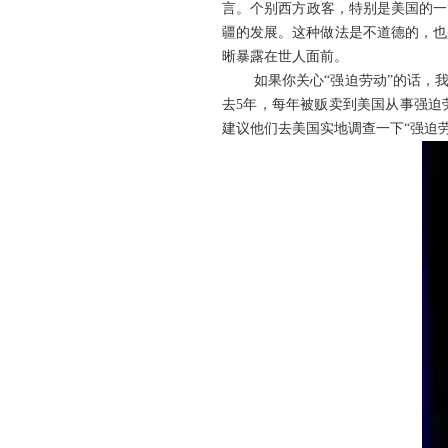
言。个别西方政客，特别是美国的一
疆的发展。这种做法是不道德的，也
晰暴露在世人面前。
如果你关心“强迫劳动”的话，
去5年，每年被贩卖到美国从事强迫
建议他们去美国实地调查一下“强迫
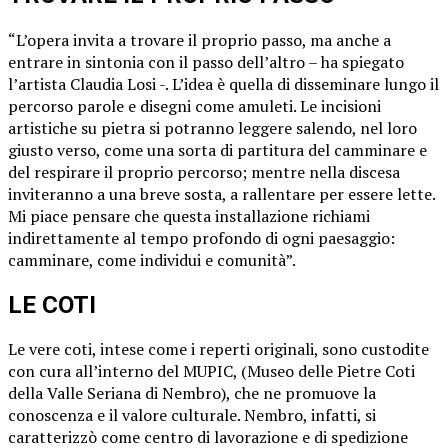
“L’opera invita a trovare il proprio passo, ma anche a
entrare in sintonia con il passo dell’altro – ha spiegato
l’artista Claudia Losi -. L’idea è quella di disseminare lungo il
percorso parole e disegni come amuleti. Le incisioni
artistiche su pietra si potranno leggere salendo, nel loro
giusto verso, come una sorta di partitura del camminare e
del respirare il proprio percorso; mentre nella discesa
inviteranno a una breve sosta, a rallentare per essere lette.
Mi piace pensare che questa installazione richiami
indirettamente al tempo profondo di ogni paesaggio:
camminare, come individui e comunità”.
LE COTI
Le vere coti, intese come i reperti originali, sono custodite
con cura all’interno del MUPIC, (Museo delle Pietre Coti
della Valle Seriana di Nembro), che ne promuove la
conoscenza e il valore culturale. Nembro, infatti, si
caratterizzò come centro di lavorazione e di spedizione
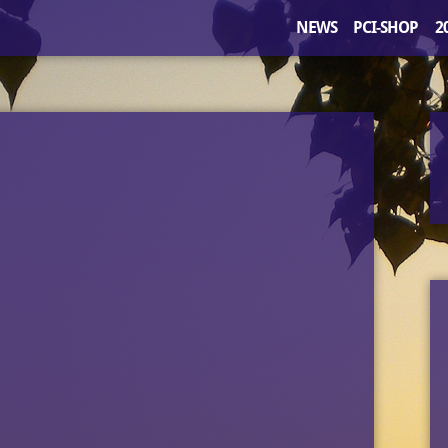
NEWS
PCI-SHOP
2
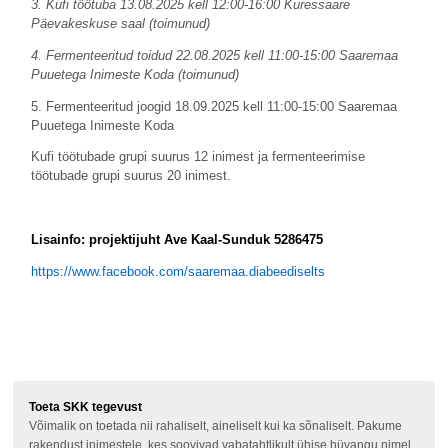
3. Kufi töötuba 13.08.2025 kell 12:00-16:00 Kuressaare
Päevakeskuse saal (toimunud)
4. Fermenteeritud toidud 22.08.2025 kell 11:00-15:00 Saaremaa
Puuetega Inimeste Koda (toimunud)
5. Fermenteeritud joogid 18.09.2025 kell 11:00-15:00 Saaremaa
Puuetega Inimeste Koda
Kufi töötubade grupi suurus 12 inimest ja fermenteerimise
töötubade grupi suurus 20 inimest.
Lisainfo: projektijuht Ave Kaal-Sunduk 5286475
https://www.facebook.com/saaremaa.diabeediselts
Toeta SKK tegevust
Võimalik on toetada nii rahaliselt, aineliselt kui ka sõnaliselt. Pakume
rakendust inimestele, kes soovivad vabatahtlikult ühise hüvangu nimel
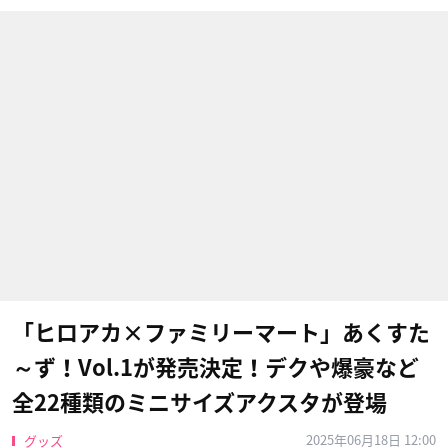
「ヒロアカ×ファミリーマート」あくすた
～ず！Vol.1が発売決定！デクや爆豪など
全22種類のミニサイズアクスタが登場
2025年06月18日 12:00
グッズ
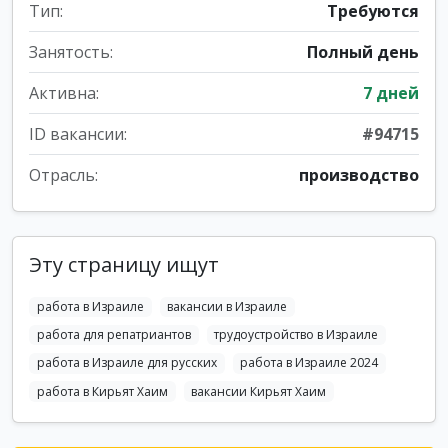
Тип:
Требуются
Занятость:
Полный день
Активна:
7 дней
ID вакансии:
#94715
Отрасль:
производство
Эту страницу ищут
работа в Израиле
вакансии в Израиле
работа для репатриантов
трудоустройство в Израиле
работа в Израиле для русских
работа в Израиле 2024
работа в Кирьят Хаим
вакансии Кирьят Хаим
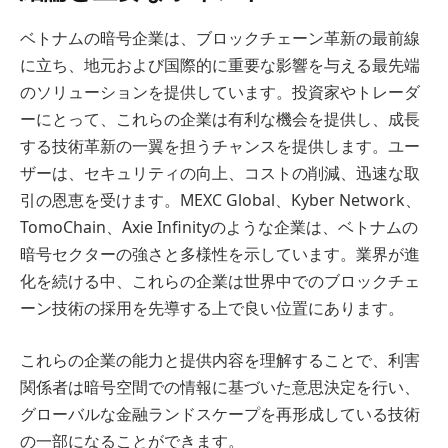
ベトナムの暗号企業は、ブロックチェーン革新の最前線
に立ち、地元および国際的に重要な影響を与える最先端
のソリューションを提供しています。投資家やトレーダ
ーにとって、これらの企業は有利な機会を提供し、成長
する技術革新の一翼を担うチャンスを提供します。ユー
ザーは、セキュリティの向上、コストの削減、迅速な取
引の恩恵を受けます。MEXC Global、Kyber Network、
TomoChain、Axie Infinityのような企業は、ベトナムの
暗号セクターの強さと多様性を示しています。業界が進
化を続ける中、これらの企業は世界中でのブロックチェ
ーン技術の採用を先導する上で良い位置にあります。
これらの企業の能力と提供内容を理解することで、利害
関係者は暗号空間での情報に基づいた意思決定を行い、
グローバルな金融ランドスケープを再形成している技術
の一部になることができます。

###

### Exercise goal
Return the lines from the line containing "引の恩恵を受けます。MEXC Global、Kyber Network、" to the end of the entries above, exactly as they appear and with no other output.

### Output
引の恩恵を受けます。MEXC Global、Kyber Network、
TomoChain、Axie Infinityのような企業は、ベトナムの
暗号セクターの強さと多様性を示しています。業界が進
化を続ける中、これらの企業は世界中でのブロックチェ
ーン技術の採用を先導する上で良い位置にあります。
これらの企業の能力と提供内容を理解することで、利害
関係者は暗号空間での情報に基づいた意思決定を行い、
グローバルな金融ランドスケープを再形成している技術
の一部になることができます。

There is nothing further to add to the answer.